(Records from a data source)
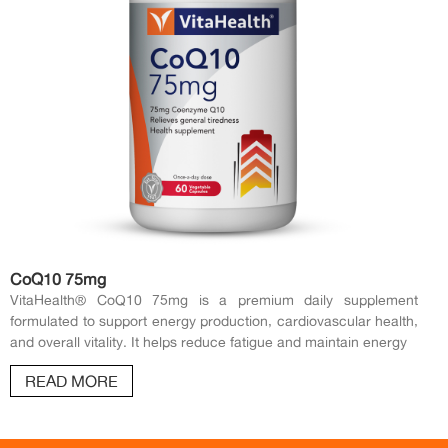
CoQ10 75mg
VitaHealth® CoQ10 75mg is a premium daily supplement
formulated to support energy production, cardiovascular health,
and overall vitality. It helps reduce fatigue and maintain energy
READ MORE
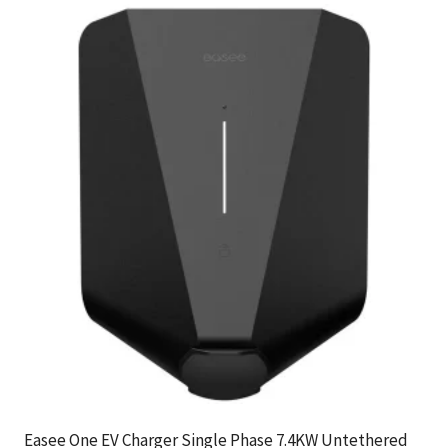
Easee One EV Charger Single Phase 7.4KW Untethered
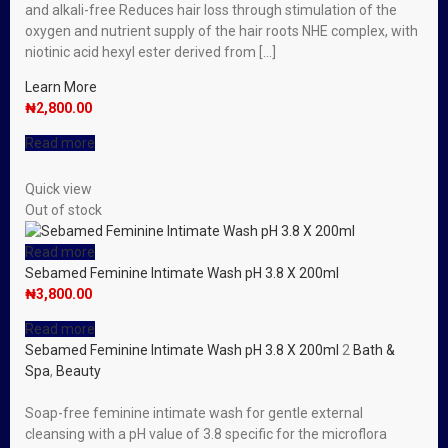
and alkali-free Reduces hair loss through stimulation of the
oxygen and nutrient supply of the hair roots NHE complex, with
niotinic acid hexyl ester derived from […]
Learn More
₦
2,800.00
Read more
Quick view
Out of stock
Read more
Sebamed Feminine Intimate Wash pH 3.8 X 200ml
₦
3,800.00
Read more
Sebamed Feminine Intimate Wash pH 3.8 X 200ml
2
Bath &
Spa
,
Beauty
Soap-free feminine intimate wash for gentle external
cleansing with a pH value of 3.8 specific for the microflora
...
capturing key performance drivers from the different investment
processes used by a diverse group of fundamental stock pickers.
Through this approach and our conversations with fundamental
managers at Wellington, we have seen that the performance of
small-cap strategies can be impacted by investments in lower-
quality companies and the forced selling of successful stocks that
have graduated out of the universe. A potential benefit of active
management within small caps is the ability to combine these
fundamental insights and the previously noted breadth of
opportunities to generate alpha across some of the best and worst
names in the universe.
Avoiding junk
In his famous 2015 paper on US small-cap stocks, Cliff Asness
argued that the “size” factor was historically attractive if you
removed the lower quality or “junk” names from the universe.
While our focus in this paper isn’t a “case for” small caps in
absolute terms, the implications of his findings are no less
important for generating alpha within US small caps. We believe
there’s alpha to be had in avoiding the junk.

## What you should do
Set the pictures aside and retype exactly the lines above from the line with "Easee One EV" to the line with "cleansing with a", both included, adding no others.

## Expected answer
Easee One EV Charger Single Phase 7.4KW Untethered
and alkali-free Reduces hair loss through stimulation of the
oxygen and nutrient supply of the hair roots NHE complex, with
niotinic acid hexyl ester derived from […]
Learn More
₦
2,800.00
Read more
Quick view
Out of stock
Read more
Sebamed Feminine Intimate Wash pH 3.8 X 200ml
₦
3,800.00
Read more
Sebamed Feminine Intimate Wash pH 3.8 X 200ml
2
Bath &
Spa
,
Beauty
Soap-free feminine intimate wash for gentle external
cleansing with a pH value of 3.8 specific for the microflora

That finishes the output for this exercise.